■ To do ■
The records below are to be set down again exactly, with the pictures left out.

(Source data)
------------------------

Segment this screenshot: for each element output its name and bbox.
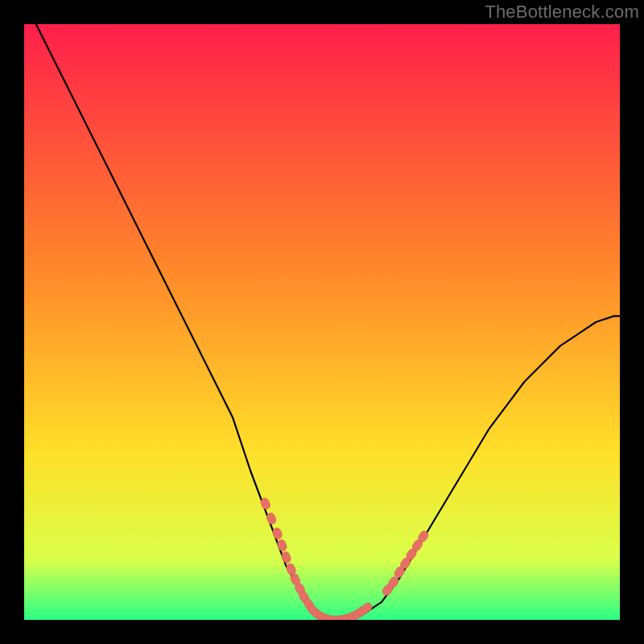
chart-svg [24, 24, 620, 620]
gradient-background [24, 24, 620, 620]
plot-area [24, 24, 620, 620]
watermark-text: TheBottleneck.com [485, 2, 639, 23]
chart-container: TheBottleneck.com [0, 0, 644, 644]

------------------------

■ Answer to the problem ■
Segment this screenshot: for each element output its name and bbox.
chart-svg [24, 24, 620, 620]
gradient-background [24, 24, 620, 620]
plot-area [24, 24, 620, 620]
watermark-text: TheBottleneck.com [485, 2, 639, 23]
chart-container: TheBottleneck.com [0, 0, 644, 644]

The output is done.